More than 480 TSA officers quit during the 42-day funding lapse, according to Department of Homeland Security figures. Ha Nguyen McNeill, the TSA’s acting administrator, told lawmakers Wednesday the agency was considering closing some airports entirely if staffing shortages continued.
“We are really concerned about our security posture and what the long term impacts of this shutdown is going to have on the workforce and our ability to carry out this mission,” McNeill said.
The 50,000 TSA officers affected had worked without pay since mid-February. On Thursday, President Donald Trump announced he would sign an executive order to pay them—using funds from last summer’s “One Big Beautiful Bill Act”—though the legal authority for such a move remained unclear.
What Democrats Got—and Didn’t
The compromise represents a retreat for both parties, but especially for Democrats who triggered the shutdown.
Democrats blocked DHS funding after federal agents shot and killed two U.S. citizens in Minneapolis in January. One was unarmed; another was legally carrying a firearm. Both confrontations began when ICE agents attempted immigration arrests.
For six weeks, Democrats demanded policy changes: an end to masked agents conducting raids, requirements for judicial warrants before arrests, and other restraints. They got none of them.
“Democrats held firm in our opposition that Donald Trump’s rogue and deadly militia should not get more funding without serious reforms,” Senate Minority Leader Chuck Schumer said Friday.

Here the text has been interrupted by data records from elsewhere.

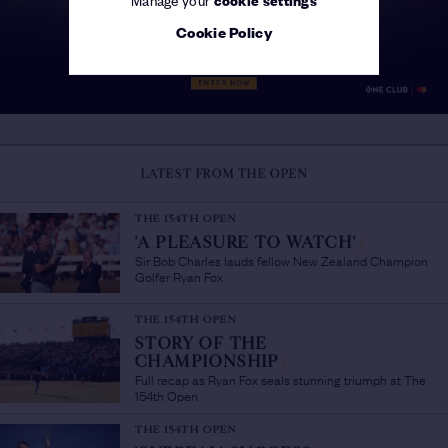
Cookie Policy
LATEST FROM THE OPEN
THE 154TH OPEN
'A PLEASURE TO WATCH'
/
Sir Bob Charles lauds fellow New Zealand Champion
Golfer Ryan Fox
THE 154TH OPEN
STORY OF THE
CHAMPIONSHIP
/
Full recap as Ryan Fox seals stunning triumph at The
154th Open
THE 154TH OPEN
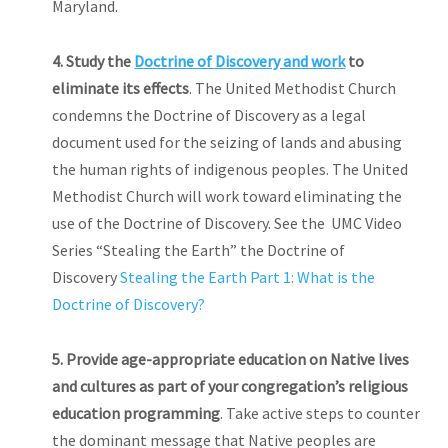
Maryland.
4. Study the
Doctrine of Discovery and work
to
eliminate its effects
. The United Methodist Church
condemns the Doctrine of Discovery as a legal
document used for the seizing of lands and abusing
the human rights of indigenous peoples. The United
Methodist Church will work toward eliminating the
use of the Doctrine of Discovery. See the UMC Video
Series “Stealing the Earth” the Doctrine of
Discovery
Stealing the Earth Part 1: What is the
Doctrine of Discovery?
5.
Provide
age-appropriate education on Native lives
and cultures as part of your congregation’s religious
education programming
. Take active steps to counter
the dominant message that Native peoples are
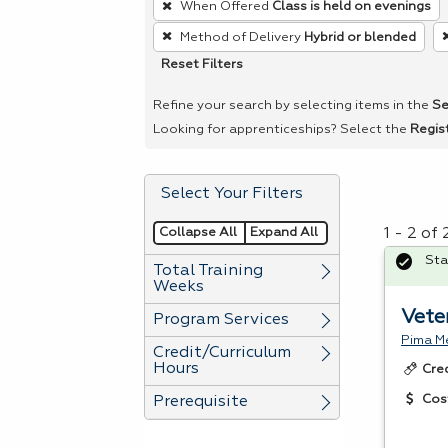
When Offered
Class is held on evenings
remove
Method of Delivery
Hybrid or blended
a
Reset Filters
filter,
press
Refine your search by selecting items in the
Se
Enter
Looking for apprenticeships? Select the
Regis
or
Spacebar.
Select Your Filters
Collapse All
Expand All
1 - 2 of
Sta
Total Training
Weeks
Vete
Program Services
Pima Me
Credit/Curriculum
Hours
Cre
Cos
Prerequisite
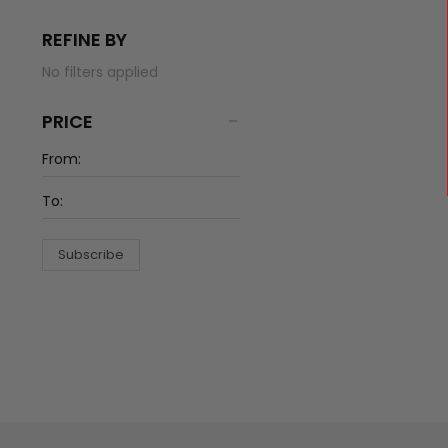
REFINE BY
No filters applied
PRICE
Subscribe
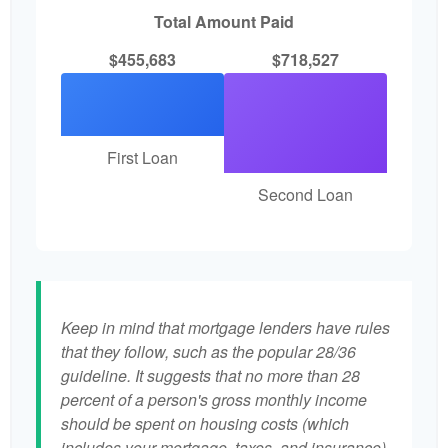
Total Amount Paid
$455,683
$718,527
First Loan
Second Loan
Keep in mind that mortgage lenders have rules
that they follow, such as the popular 28/36
guideline. It suggests that no more than 28
percent of a person's gross monthly income
should be spent on housing costs (which
includes your mortgage, taxes, and insurance)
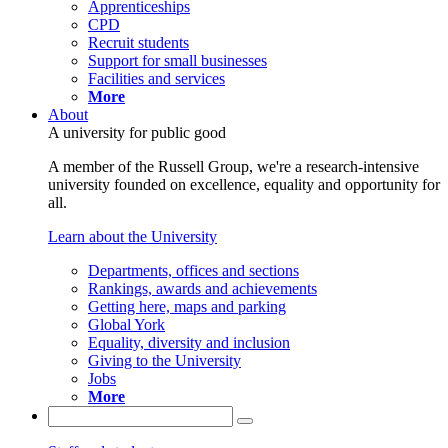
Apprenticeships
CPD
Recruit students
Support for small businesses
Facilities and services
More
About
A university for public good
A member of the Russell Group, we're a research-intensive
university founded on excellence, equality and opportunity for
all.
Learn about the University
Departments, offices and sections
Rankings, awards and achievements
Getting here, maps and parking
Global York
Equality, diversity and inclusion
Giving to the University
Jobs
More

But the funding includes no reforms. What Democrats secured was the ability to keep pressing their case—by withholding funds for ICE and CBP while releasing money for TSA, the Coast Guard, FEMA, and other agency functions.
What Comes Next
Senate Majority Leader John Thune called the outcome “unfortunate.”
“The Dems wanted reforms. We tried to work with them on reforms. They ended up getting no reforms,” Thune told reporters.
Republicans plan to fund immigration enforcement through the reconciliation process—a maneuver that bypasses Democratic opposition entirely. Senator Eric Schmitt of Missouri warned that “the filibuster cannot save you.”
“What’s coming next will supercharge deportations,” Schmitt said.
ICE and CBP are not without resources. The agencies have nearly $140 billion remaining from last year’s megabill—far more than the $28 billion they were originally set to receive this fiscal year.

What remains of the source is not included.